* **What the task asks**
The lines you need are those holding the word "checkbox"; pull them from the material.

━━━ Data excerpts

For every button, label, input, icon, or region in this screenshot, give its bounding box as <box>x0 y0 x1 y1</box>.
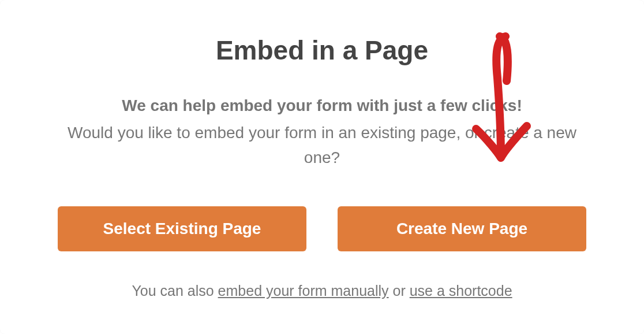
create-new-page-button[interactable]: Create New Page <box>338 206 586 251</box>
modal-sub-text: Would you like to embed your form in an … <box>58 120 586 170</box>
footer-prefix: You can also <box>132 283 218 299</box>
button-row: Select Existing Page Create New Page <box>58 206 586 251</box>
modal-lead-text: We can help embed your form with just a … <box>58 94 586 118</box>
embed-manually-link[interactable]: embed your form manually <box>218 283 389 299</box>
use-shortcode-link[interactable]: use a shortcode <box>410 283 512 299</box>
footer-middle: or <box>389 283 410 299</box>
embed-modal: Embed in a Page We can help embed your f… <box>0 0 644 334</box>
footer-text: You can also embed your form manually or… <box>58 283 586 299</box>
select-existing-page-button[interactable]: Select Existing Page <box>58 206 306 251</box>
modal-title: Embed in a Page <box>58 35 586 66</box>
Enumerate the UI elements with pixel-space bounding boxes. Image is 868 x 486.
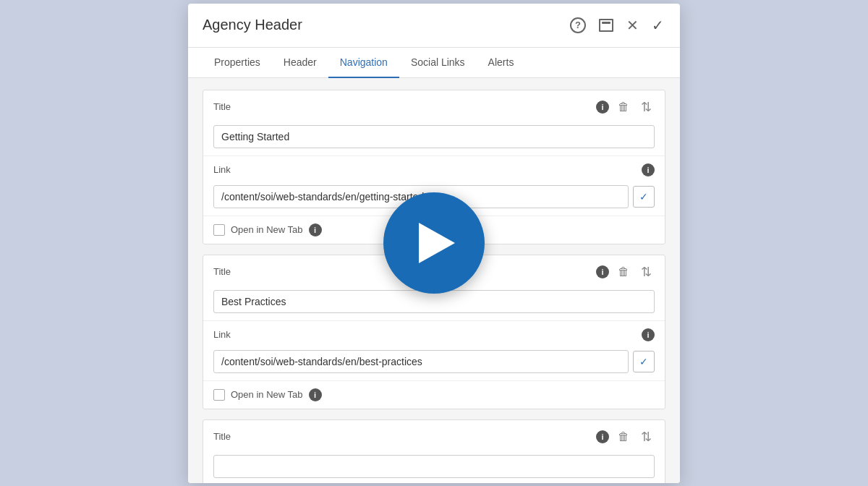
delete-icon: 🗑 (618, 101, 629, 113)
nav-item-1-title-header: Title i 🗑 ⇅ (203, 90, 665, 125)
help-icon: ? (570, 17, 586, 33)
move-icon-2: ⇅ (641, 265, 652, 279)
nav-item-2-link-header: Link i (203, 321, 665, 350)
tab-social-links[interactable]: Social Links (399, 48, 477, 78)
modal-title: Agency Header (203, 17, 569, 33)
nav-item-1-link-label: Link (213, 164, 231, 175)
delete-icon-3: 🗑 (618, 430, 629, 443)
nav-item-2-new-tab-checkbox[interactable] (213, 389, 225, 401)
nav-item-2-new-tab-label: Open in New Tab (231, 389, 303, 400)
nav-item-1-link-header: Link i (203, 156, 665, 185)
nav-item-3-title-input-wrapper (203, 455, 665, 483)
modal-header: Agency Header ? ✕ ✓ (188, 4, 680, 48)
nav-item-2-link-row: ✓ (213, 350, 655, 373)
nav-item-2-link-input[interactable] (213, 350, 629, 373)
nav-item-1-link-info-icon[interactable]: i (642, 163, 655, 176)
close-button[interactable]: ✕ (625, 15, 640, 35)
nav-item-1-title-input[interactable] (213, 125, 655, 148)
nav-item-2-controls: i 🗑 ⇅ (596, 263, 655, 281)
nav-item-2-link-info-icon[interactable]: i (642, 328, 655, 341)
confirm-button[interactable]: ✓ (650, 15, 665, 35)
nav-item-1-title-info-icon[interactable]: i (596, 101, 609, 114)
nav-item-1-new-tab-checkbox[interactable] (213, 224, 225, 236)
expand-icon (599, 19, 613, 32)
nav-item-1-move-button[interactable]: ⇅ (638, 98, 655, 116)
nav-item-2-new-tab-row: Open in New Tab i (203, 381, 665, 409)
nav-item-1-title-label: Title (213, 101, 231, 112)
nav-item-2-delete-button[interactable]: 🗑 (615, 264, 632, 280)
confirm-icon: ✓ (652, 17, 664, 34)
nav-item-3: Title i 🗑 ⇅ (203, 419, 665, 483)
nav-item-3-title-label: Title (213, 431, 231, 442)
nav-item-2-move-button[interactable]: ⇅ (638, 263, 655, 281)
nav-item-2-link-input-wrapper: ✓ (203, 350, 665, 380)
move-icon-3: ⇅ (641, 430, 652, 444)
tab-navigation[interactable]: Navigation (328, 48, 399, 78)
nav-item-2-link-checkbox[interactable]: ✓ (633, 351, 655, 372)
nav-item-1-link-checkbox[interactable]: ✓ (633, 186, 655, 208)
tab-properties[interactable]: Properties (203, 48, 272, 78)
agency-header-modal: Agency Header ? ✕ ✓ Properties Header Na… (188, 4, 680, 483)
nav-item-2-title-info-icon[interactable]: i (596, 265, 609, 278)
help-button[interactable]: ? (569, 16, 587, 35)
nav-item-3-delete-button[interactable]: 🗑 (615, 429, 632, 445)
nav-item-2-new-tab-info-icon[interactable]: i (309, 388, 322, 401)
tab-alerts[interactable]: Alerts (477, 48, 526, 78)
nav-item-1-new-tab-label: Open in New Tab (231, 224, 303, 235)
nav-item-2-title-label: Title (213, 266, 231, 277)
play-button[interactable] (383, 192, 485, 294)
close-icon: ✕ (626, 17, 639, 34)
tab-header[interactable]: Header (272, 48, 328, 78)
nav-item-3-move-button[interactable]: ⇅ (638, 427, 655, 446)
move-icon: ⇅ (641, 100, 652, 114)
nav-item-2-link-label: Link (213, 329, 231, 340)
nav-item-1-new-tab-info-icon[interactable]: i (309, 223, 322, 236)
nav-item-1-title-input-wrapper (203, 125, 665, 155)
modal-header-actions: ? ✕ ✓ (569, 15, 665, 35)
play-triangle-icon (419, 223, 455, 263)
expand-button[interactable] (597, 17, 615, 33)
nav-item-2-title-input-wrapper (203, 290, 665, 320)
nav-item-1-controls: i 🗑 ⇅ (596, 98, 655, 116)
nav-item-3-controls: i 🗑 ⇅ (596, 427, 655, 446)
nav-item-1-delete-button[interactable]: 🗑 (615, 99, 632, 115)
nav-item-3-title-header: Title i 🗑 ⇅ (203, 420, 665, 455)
nav-item-3-title-input[interactable] (213, 455, 655, 478)
delete-icon-2: 🗑 (618, 265, 629, 278)
nav-item-3-title-info-icon[interactable]: i (596, 430, 609, 443)
modal-tabs: Properties Header Navigation Social Link… (188, 48, 680, 78)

━━━━━━

* **Result for this exercise**
nav-item-2-new-tab-checkbox[interactable] (213, 389, 225, 401)
nav-item-1-new-tab-checkbox[interactable] (213, 224, 225, 236)
nav-item-2-link-checkbox[interactable]: ✓ (633, 351, 655, 372)
nav-item-1-link-checkbox[interactable]: ✓ (633, 186, 655, 208)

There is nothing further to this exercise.